A Clotilde sugeriu um livro, que por acaso também já li e achei deveras interessante. Reforço aqui a sugestão dela, se me é permitido...
Ora bem; melhor que o cheiro a couro e a cabedal, é o cheiro a merceearias antigas, com aqueles armários que cobriam todas as paredes. Julgo que ainda há alguams para os lados de Alfama ou na encosta do castelo.
E só por causa desse título, o orson Welles deu quatro voltas na tumba. Shame on you!
Para lélé:
É bem possível. Com este Deodato, nunca se sabe; arranja cada distração mais fora do comum...
Para seila:
"Esta acção" desenrola-se na actualidade. provavelmente, o que quererias escrever é que já ouviste falar no Deodato de outros tempos. É verdade. E também é verdade que o sujeito me continua a contar as suas aventuras e desventuras, que depois eu lhe dou uns ornamentos...
Para mulhergorducha:
Caríssima:
Quem sabe se não te cruzaste mesmo com ele...
Há dois dias ele esteve apenas!? em duas sapatarias; na "Palmilha d´Ouro", no Areeiro e na "Sola de Couro" no Alto do Pina. Isto, a acreditar no que me relatou...
Talvez o encontres um dias destes; tudo é possível que esse teu amiguito é fácil de identificar... pela singularidade do nome e de andar sempre com um sorriso ao canto da boca.
Beijo grande.
Para clotilde:
Pronto. Assim já estás prevenida, se esbarrares com ele na rua ou... no interior de uma sapataria.
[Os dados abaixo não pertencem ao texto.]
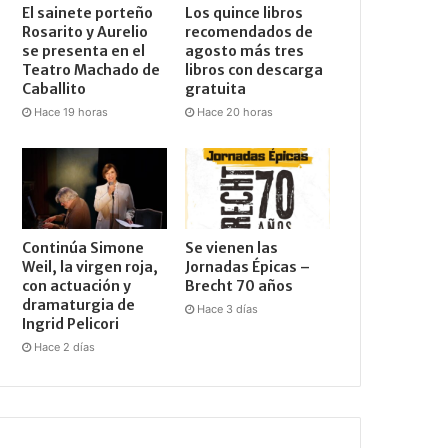
El sainete porteño
Los quince libros
Rosarito y Aurelio
recomendados de
se presenta en el
agosto más tres
Teatro Machado de
libros con descarga
Caballito
gratuita
Hace 19 horas
Hace 20 horas
Continúa Simone
Se vienen las
Weil, la virgen roja,
Jornadas Épicas –
con actuación y
Brecht 70 años
dramaturgia de
Hace 3 días
Ingrid Pelicori
Hace 2 días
Creio que já folheei quaquer coisa desse Sacks; o nome diz-me qualquer coisa mas não tenho nada dele. A próxima vez que entrar numa livraria vou estar atento. Comportamentos intrigantes... pois...
Beijos e um óptimo fim de semana!
Para maria papoila:
Se me disseres o nome da pastelaria (perdão!, onde ando com a cabeça...) da sapataria posso saber se o Deodato passou por lá. Pelas pistas que dás, não me custa nada a crer...
"... foram para casa "marinar" a decisão..." . Pois. Depois eu é que conto histórias estapafúrdias...
Para sofia:
Eu sou mais para os Ferraris; não me importava de ter um, mesmo que passasse o resto da vida descalço... Reparavam-me lá nos pés!
Bjs.
Para @:
Já somos três; tu, o Deodato e... eu. Não é por acaso que sofro dos calos...
Para segurademim:
Tenho cá uma vaga ideia, que a minha amiga me goza à força toda; e não é de hoje nem de ontem...
Essa de " dê ao gato..." seria muito espirituosa se eu estivesse a escrever sobre sardinhas. Tudo isso para me chamar a atenção que a sua feijoada tem " montess de absolutamente... ". E se em vez de apregoar virtudes pantagruélicas me convidasse para tão afamado petisco?!
Para rui:
O "hastear da bandeira" é que me parece ter no seu comentário outra conotação... patriótica, para não lhe chamar outro nome...
O meu amigo Deodato sempre foi assim; lúcidamente inigmático...
Para lagoa azul:
Se adivinhasse que a minha estimada amiga sofria assim dos seus graciosos pés, não teria contado esta história do meu amigo Deodato.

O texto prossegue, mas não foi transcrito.